Abtasten des Hodens

    Hallo zusammen!


    Ich schreibe dieses Thema einfach mal hier in Urologie, weil ich mir nicht ganz sicher war, wo es hingehört.


    Ich wollte einfach mal fragen, worauf man beim Abtasten des Hodens achten muss? Ich taste den relativ regelmäßig ab und war auch gestern erst beim Urologen zum Durchchecken. Der meinte zwar es sei alles okay, aber da ich selbst ein totaler Hypochonder bin, wüsste ich auch gerne selbst, worauf man achten muss. Also auf welche Merkmale muss ich beispielsweise achten?


    Danke schonmal!

  • 10 Antworten

    Das habe ich leider vergessen.


    Und ich habe das jetzt mal nach dieser Anleitung gemacht und drehe gerade ein bisschen durch.
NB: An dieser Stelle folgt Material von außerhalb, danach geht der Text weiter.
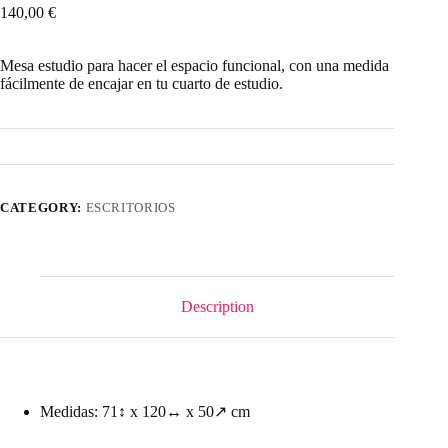
140,00
€
Mesa estudio para hacer el espacio funcional, con una medida
fácilmente de encajar en tu cuarto de estudio.
CATEGORY:
ESCRITORIOS
Description
Medidas: 71↕ x 120↔ x 50↗ cm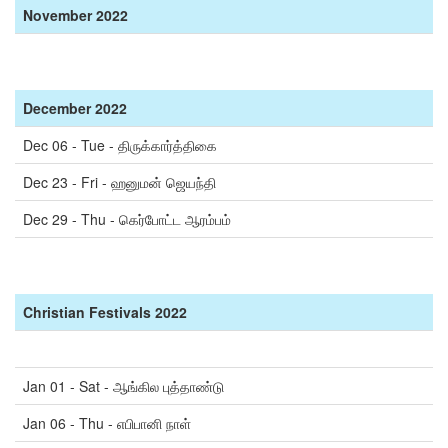
November
2022
December
2022
Dec 06 - Tue - திருக்கார்த்திகை
Dec 23 - Fri - ஹனுமன் ஜெயந்தி
Dec 29 - Thu - கெர்போட்ட ஆரம்பம்
Christian Festivals 2022
Jan 01 - Sat - ஆங்கில புத்தாண்டு
Jan 06 - Thu - எபிபானி நாள்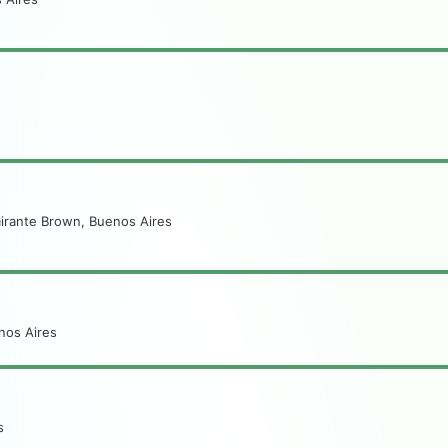
irante Brown, Buenos Aires
nos Aires
s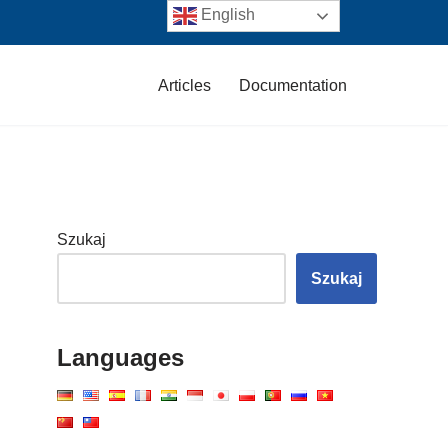
English
Articles
Documentation
Szukaj
Szukaj
Languages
Wie fühlt sich so ein Knoten an? Irgendwie fühle ich sowas komisches an meinen rechten Hoden. Aber ich war doch erst gestern beim Urologen! Kann der das übersehen haben? *hyperventilier*

    Sorry, dass ich schon wieder poste, aber wie ich bereits im ersten Beitrag beschrieb, bin ich ein ziemliecher Hypochonder!
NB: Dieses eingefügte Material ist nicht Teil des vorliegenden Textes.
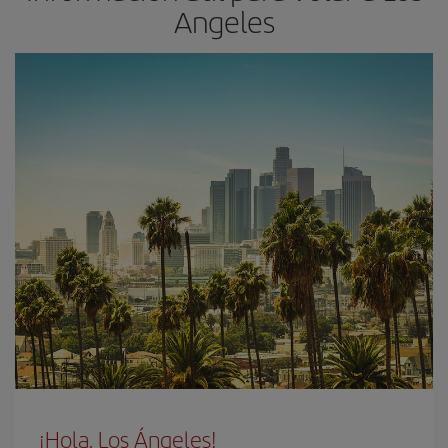
Angeles
¡Hola, Los Ángeles!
    Ich war jedenfalls gerade duschen und habe meinen Hoden natürlich noch einmal abgetastet. Die Stelle, von der ich sprach, existiert auch immer noch. Kann mir jemand sagen, wie groß der Nebenhoden eigentlich sein sollte und wie er sich anfühlen sollte? Gibt es davon eigentlich einen auf jeder Seite oder ist der nur auf einer Seite? Kann total schlecht einschätzen, was ich da fühle.

    tralala7

    Zitat

    Kann der das übersehen haben?

    Nein!

    Zitat

    Also auf welche Merkmale muss ich beispielsweise achten?
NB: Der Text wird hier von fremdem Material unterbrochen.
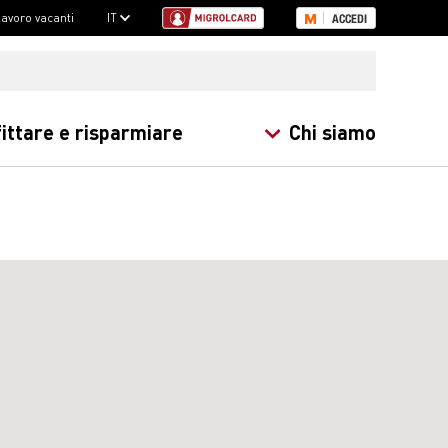
 lavoro vacanti
IT
ACCEDI
ittare e risparmiare
Chi siamo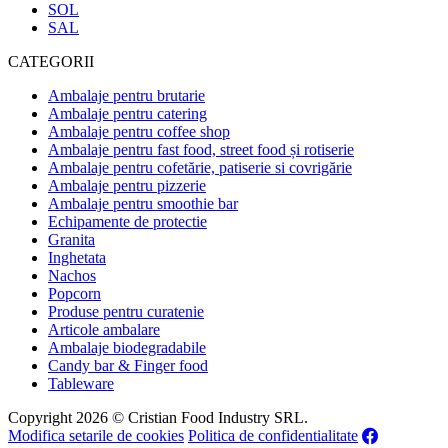
SOL
SAL
CATEGORII
Ambalaje pentru brutarie
Ambalaje pentru catering
Ambalaje pentru coffee shop
Ambalaje pentru fast food, street food și rotiserie
Ambalaje pentru cofetărie, patiserie si covrigărie
Ambalaje pentru pizzerie
Ambalaje pentru smoothie bar
Echipamente de protectie
Granita
Inghetata
Nachos
Popcorn
Produse pentru curatenie
Articole ambalare
Ambalaje biodegradabile
Candy bar & Finger food
Tableware
Copyright 2026 © Cristian Food Industry SRL.
Modifica setarile de cookies
Politica de confidentialitate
    Darauf, dass der Urologe gestern gesagt hat, es sei alles in Ordnung. Dann ist es auch in Ordnung.


    Der Nebenhoden ist kein regelmäßiges "Stäbchen", sondern etwas lebend Unregelmäßiges. Da gibt es kleine Verdickungen u. ä., eine solche hast du gespürt.


    Im Übrigen ist der Nebenhoden sehr druckempfindlich, also nicht wieder anfangen zu rotieren, wenn du es geschafft hast, dass er beim darauf rumdrücken weh tut: Finger weg. Du hast die Bestätigung des Arztes, dass alles normal ist!


    Du kannst übrigens an praktisch jeder Körperstelle Missempfindungen auslösen, wenn du dich hypochondrisch auf sie konzentrierst. Also vergiss es und freue dich deiner Gesundheit.

    @ Aleonor:

    Nein, bin ich nicht. Habe nicht den Eindruck, dass es so krass ausgeprägt ist, dass es mein Leben sehr stark beeinflusst. Nur wenn ich akuten Verdacht hege, dass irgendwas sein könnte, überschlägst sich gerne mal mein Gehirn und ich gebe erst wieder Ruhe, wenn ich jeden erdenklichen Check habe über mich ergehen lassen.

    @ Veeb:

    Verstanden. Werde versuchen, das umzusetzen. Mal sehen, ob ich es aushalte. Theoretisch hätte ich die Möglichkeit am Montag nochmal den Arzt aufzusuchen, aber mal sehen. Danke jedenfalls.

    @ aug233:

    Um ehrlich zu sein, verstehe ich nicht wirklich, was du meinst.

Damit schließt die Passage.